Exercise instructions
Exactly as written, set down each line of the data below except its pictures.

Given data
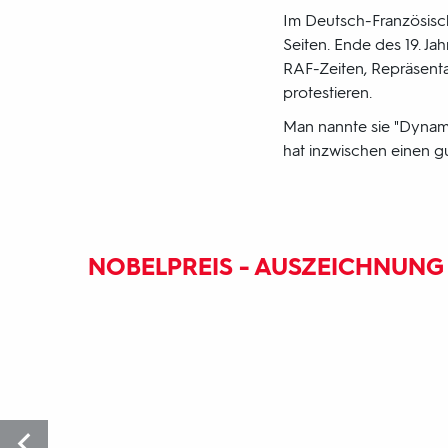
Im Deutsch-Französisch
Seiten. Ende des 19. Ja
RAF-Zeiten, Repräsenta
protestieren.
Man nannte sie "Dynami
hat inzwischen einen g
NOBELPREIS - AUSZEICHNUNG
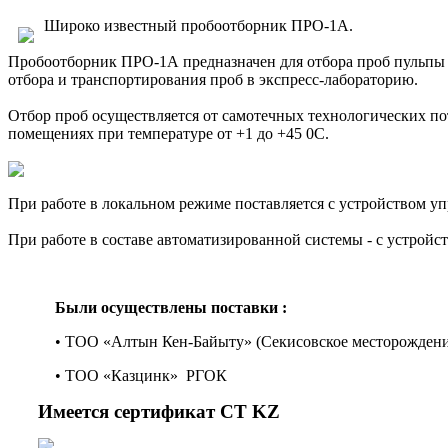
Широко известный пробоотборник ПРО-1А.
Пробоотборник ПРО-1А предназначен для отбора проб пульпы 
отбора и транспортирования проб в экспресс-лабораторию.
Отбор проб осуществляется от самотечных технологических пот
помещениях при температуре от +1 до +45 0С.
При работе в локальном режиме поставляется с устройством уп
При работе в составе автоматизированной системы - с устройс
Были осуществлены поставки :
• ТОО «Алтын Кен-Байыту» (Секисовское месторождени
• ТОО «Казцинк» РГОК
Имеется сертификат СТ
KZ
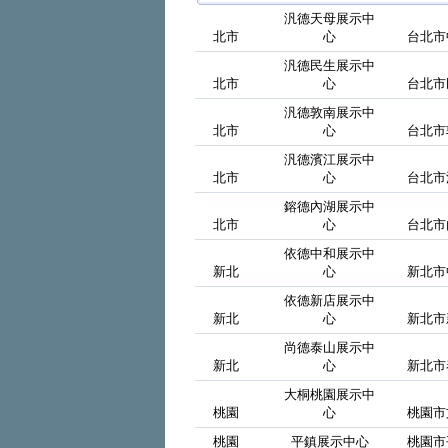
汎德天母展示中
北市
心
台北市
汎德民生展示中
北市
心
台北市
汎德敦南展示中
北市
心
台北市
汎德濱江展示中
北市
心
台北市
鎔德內湖展示中
北市
心
台北市
依德中和展示中
新北
心
新北市
依德新店展示中
新北
心
新北市
尚德泰山展示中
新北
心
新北市
大桐桃園展示中
桃園
心
桃園市
桃園
平鎮展示中心
桃園市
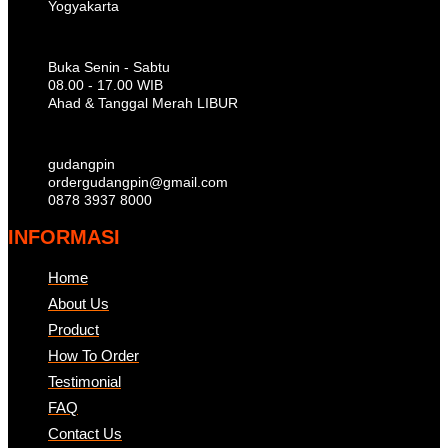
Yogyakarta
Buka Senin - Sabtu
08.00 - 17.00 WIB
Ahad & Tanggal Merah LIBUR
gudangpin
ordergudangpin@gmail.com
0878 3937 8000
INFORMASI
Home
About Us
Product
How To Order
Testimonial
FAQ
Contact Us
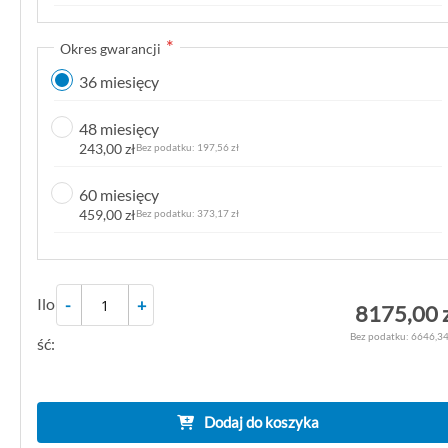
k
g
Okres gwarancji
a
36 miesięcy
l
e
48 miesięcy
r
243,00 zł
197,56 zł
i
i
60 miesięcy
459,00 zł
373,17 zł
Ilo
-
+
8175,00 
6646,34
ść:
Dodaj do koszyka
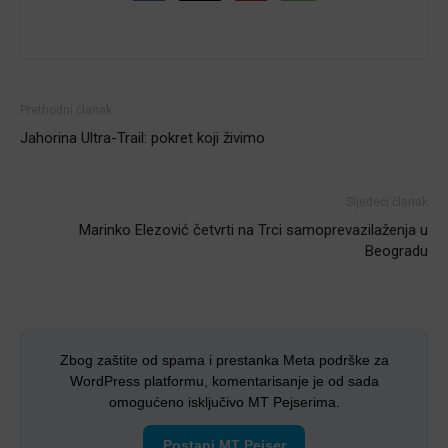
Prethodni članak
Jahorina Ultra-Trail: pokret koji živimo
Sljedeći članak
Marinko Elezović četvrti na Trci samoprevazilaženja u
Beogradu
Zbog zaštite od spama i prestanka Meta podrške za
WordPress platformu, komentarisanje je od sada
omogućeno isključivo MT Pejserima.
Postani MT Pejser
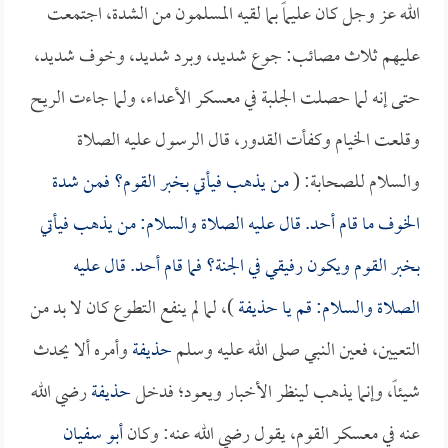
الله عز وجل كان عليماً بما لقيه المسلمون من الشدة، اجتمعت
عليهم ثلاث مصائب: جوع شديد، وبرد شديد، وخوف شديد،
حتى إنه لما حصلت الجلبة في معسكر الأعداء، ولما جاءت الريح
وقلعت الخيام وكفأت القدور، قال الرسول عليه الصلاة
والسلام للصحابة: (
من يذهب فيأتي بخبر القوم؟ فمن شدة
الخوف ما قام أحد. قال عليه الصلاة والسلام: من يذهب فيأتي
بخبر القوم ويكون رفيقي في الجنة؟ فما قام أحد. قال عليه
الصلاة والسلام: قم يا
حذيفة
)، لما لم ينفع التطوع كان لا بد من
التعيين، فعين النبي صلى الله عليه وسلم
حذيفة
وأمره ألا يحدث
شيئاً، وإنما يذهب لينظر الأخبار ويعود؛ فدخل
حذيفة
رضي الله
عنه في معسكر القوم، يقول رضي الله عنه: وكان
أبو سفيان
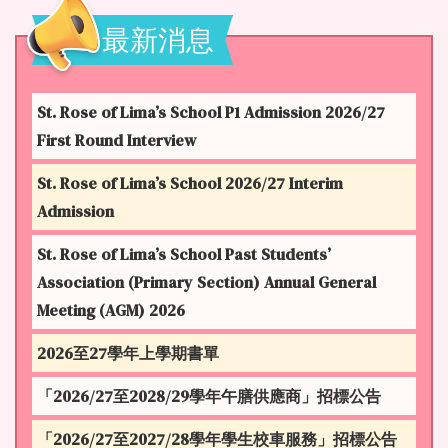
最新消息
St. Rose of Lima’s School P1 Admission 2026/27
First Round Interview
St. Rose of Lima’s School 2026/27 Interim
Admission
St. Rose of Lima’s School Past Students’
Association (Primary Section) Annual General
Meeting (AGM) 2026
2026至27學年上學期書單
「2026/27至2028/29學年午膳供應商」招標公告
「2026/27至2027/28學年學生校車服務」招標公告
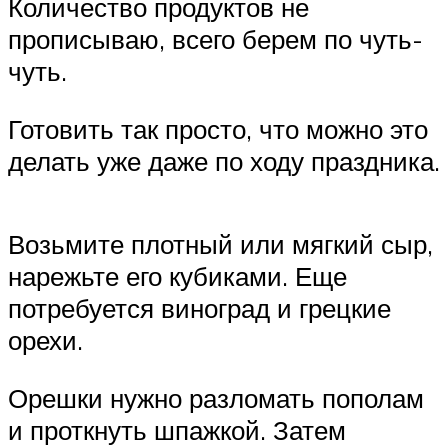
Количество продуктов не
прописываю, всего берем по чуть-
чуть.
Готовить так просто, что можно это
делать уже даже по ходу праздника.
Возьмите плотный или мягкий сыр,
нарежьте его кубиками. Еще
потребуется виноград и грецкие
орехи.
Орешки нужно разломать пополам
и проткнуть шпажкой. Затем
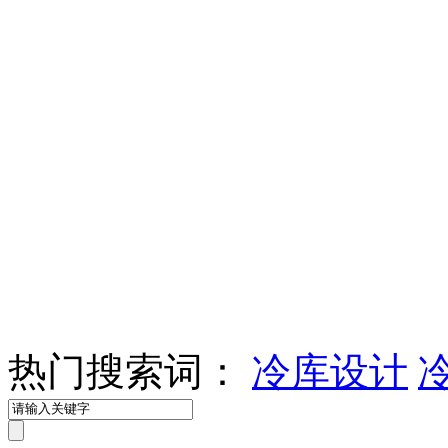
热门搜索词：
冷库设计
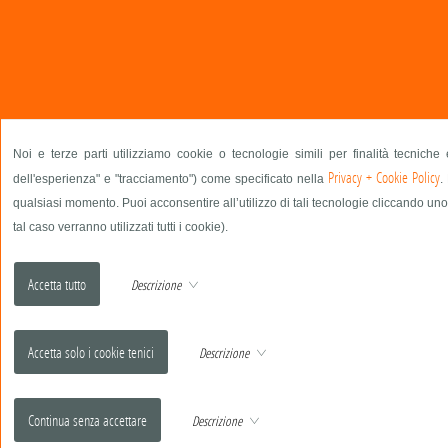
Noi e terze parti utilizziamo cookie o tecnologie simili per finalità tecniche
Privacy + Cookie Policy
dell'esperienza" e "tracciamento") come specificato nella
.
qualsiasi momento. Puoi acconsentire all’utilizzo di tali tecnologie cliccando uno
tal caso verranno utilizzati tutti i cookie).
Descrizione
Descrizione
Descrizione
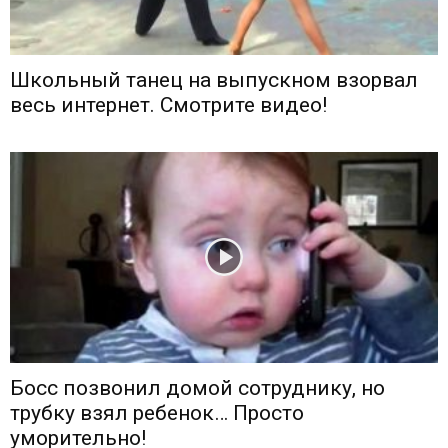
Школьный танец на выпускном взорвал
весь интернет. Смотрите видео!
Босс позвонил домой сотруднику, но
трубку взял ребенок… Просто
уморительно!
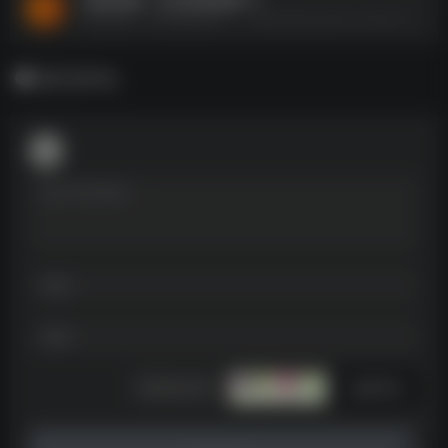
《相亲攻略：宝贝别再选我了》--https://pan.quark.cn/s/ac418c1e4eb1
暂无评论
发表评论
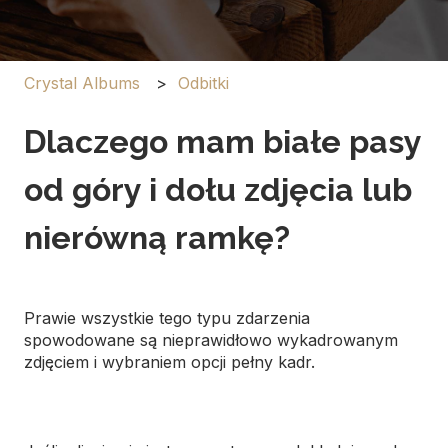
Crystal Albums
Odbitki
Dlaczego mam białe pasy
od góry i dołu zdjęcia lub
nierówną ramkę?
Prawie wszystkie tego typu zdarzenia
spowodowane są nieprawidłowo wykadrowanym
zdjęciem i wybraniem opcji pełny kadr.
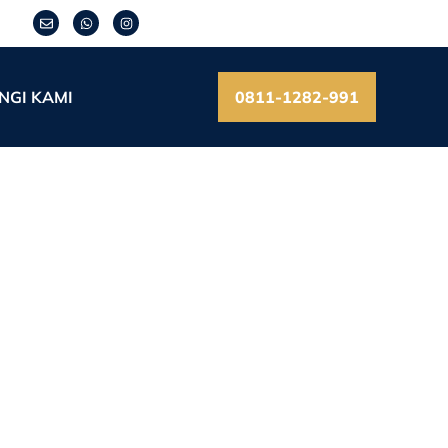
NGI KAMI
0811-1282-991
arang untuk Januari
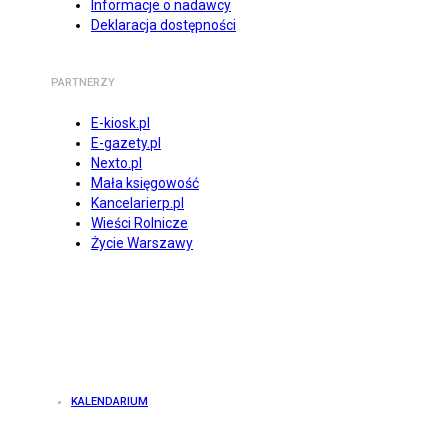
Informacje o nadawcy
Deklaracja dostępności
PARTNERZY
E-kiosk.pl
E-gazety.pl
Nexto.pl
Mała księgowość
Kancelarierp.pl
Wieści Rolnicze
Życie Warszawy
KALENDARIUM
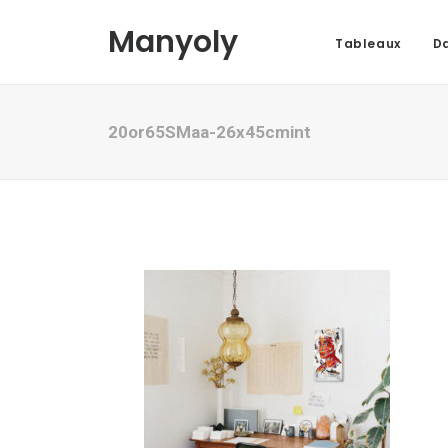
Manyoly
Tableaux
Da
20or65SMaa-26x45cmint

Task answer
Im Deutsch-Französisch
Seiten. Ende des 19. Ja
RAF-Zeiten, Repräsenta
protestieren.
Man nannte sie "Dynami
hat inzwischen einen g
NOBELPREIS - AUSZEICHNUNG
Широко известный пробоотборник ПРО-1А.
Пробоотборник ПРО-1А предназначен для отбора проб пульпы 
отбора и транспортирования проб в экспресс-лабораторию.
Отбор проб осуществляется от самотечных технологических пот
помещениях при температуре от +1 до +45 0С.
При работе в локальном режиме поставляется с устройством уп
При работе в составе автоматизированной системы - с устройс
Были осуществлены поставки :
• ТОО «Алтын Кен-Байыту» (Секисовское месторождени
• ТОО «Казцинк» РГОК
Имеется сертификат СТ
KZ
汎德天母展示中
北市
心
台北市
汎德民生展示中
北市
心
台北市
汎德敦南展示中
北市
心
台北市
汎德濱江展示中
北市
心
台北市
鎔德內湖展示中
北市
心
台北市
依德中和展示中
新北
心
新北市
依德新店展示中
新北
心
新北市
尚德泰山展示中
新北
心
新北市
大桐桃園展示中
桃園
心
桃園市
桃園
平鎮展示中心
桃園市
Yogyakarta
Buka Senin - Sabtu
08.00 - 17.00 WIB
Ahad & Tanggal Merah LIBUR
gudangpin
ordergudangpin@gmail.com
0878 3937 8000
INFORMASI
Home
About Us
Product
How To Order
Testimonial
FAQ
Contact Us
k
g
Okres gwarancji
a
36 miesięcy
l
e
48 miesięcy
r
243,00 zł
197,56 zł
i
i
60 miesięcy
459,00 zł
373,17 zł
Ilo
-
+
8175,00 
6646,34
ść:
Dodaj do koszyka
Prethodni članak
Jahorina Ultra-Trail: pokret koji živimo
Sljedeći članak
Marinko Elezović četvrti na Trci samoprevazilaženja u
Beogradu
Zbog zaštite od spama i prestanka Meta podrške za
WordPress platformu, komentarisanje je od sada
omogućeno isključivo MT Pejserima.
Postani MT Pejser
الله عز وجل كان عليماً بما لقيه المسلمون من الشدة، اجتمعت
عليهم ثلاث مصائب: جوع شديد، وبرد شديد، وخوف شديد،
حتى إنه لما حصلت الجلبة في معسكر الأعداء، ولما جاءت الريح
وقلعت الخيام وكفأت القدور، قال الرسول عليه الصلاة
والسلام للصحابة: (
من يذهب فيأتي بخبر القوم؟ فمن شدة
الخوف ما قام أحد. قال عليه الصلاة والسلام: من يذهب فيأتي
بخبر القوم ويكون رفيقي في الجنة؟ فما قام أحد. قال عليه
الصلاة والسلام: قم يا
حذيفة
)، لما لم ينفع التطوع كان لا بد من
التعيين، فعين النبي صلى الله عليه وسلم
حذيفة
وأمره ألا يحدث
شيئاً، وإنما يذهب لينظر الأخبار ويعود؛ فدخل
حذيفة
رضي الله
عنه في معسكر القوم، يقول رضي الله عنه: وكان
أبو سفيان
最新消息
St. Rose of Lima’s School P1 Admission 2026/27
First Round Interview
St. Rose of Lima’s School 2026/27 Interim
Admission
St. Rose of Lima’s School Past Students’
Association (Primary Section) Annual General
Meeting (AGM) 2026
2026至27學年上學期書單
「2026/27至2028/29學年午膳供應商」招標公告
「2026/27至2027/28學年學生校車服務」招標公告
Количество продуктов не
прописываю, всего берем по чуть-
чуть.
Готовить так просто, что можно это
делать уже даже по ходу праздника.
Возьмите плотный или мягкий сыр,
нарежьте его кубиками. Еще
потребуется виноград и грецкие
орехи.
Орешки нужно разломать пополам
и проткнуть шпажкой. Затем
热门搜索词：
冷库设计
Noi e terze parti utilizziamo cookie o tecnologie simili per finalità tecniche
Privacy + Cookie Policy
dell'esperienza" e "tracciamento") come specificato nella
.
qualsiasi momento. Puoi acconsentire all’utilizzo di tali tecnologie cliccando uno
tal caso verranno utilizzati tutti i cookie).
Descrizione
Descrizione
Descrizione
Школьный танец на выпускном взорвал
весь интернет. Смотрите видео!
Босс позвонил домой сотруднику, но
трубку взял ребенок… Просто
уморительно!
《相亲攻略：宝贝别再选我了》--https://pan.quark.cn/s/ac418c1e4eb1
暂无评论
发表评论
Crystal Albums
Odbitki
Dlaczego mam białe pasy
od góry i dołu zdjęcia lub
nierówną ramkę?
Prawie wszystkie tego typu zdarzenia
spowodowane są nieprawidłowo wykadrowanym
zdjęciem i wybraniem opcji pełny kadr.
NGI KAMI
0811-1282-991
arang untuk Januari
Informacje o nadawcy
Deklaracja dostępności
PARTNERZY
E-kiosk.pl
E-gazety.pl
Nexto.pl
Mała księgowość
Kancelarierp.pl
Wieści Rolnicze
Życie Warszawy
KALENDARIUM
Manyoly
Tableaux
Da
20or65SMaa-26x45cmint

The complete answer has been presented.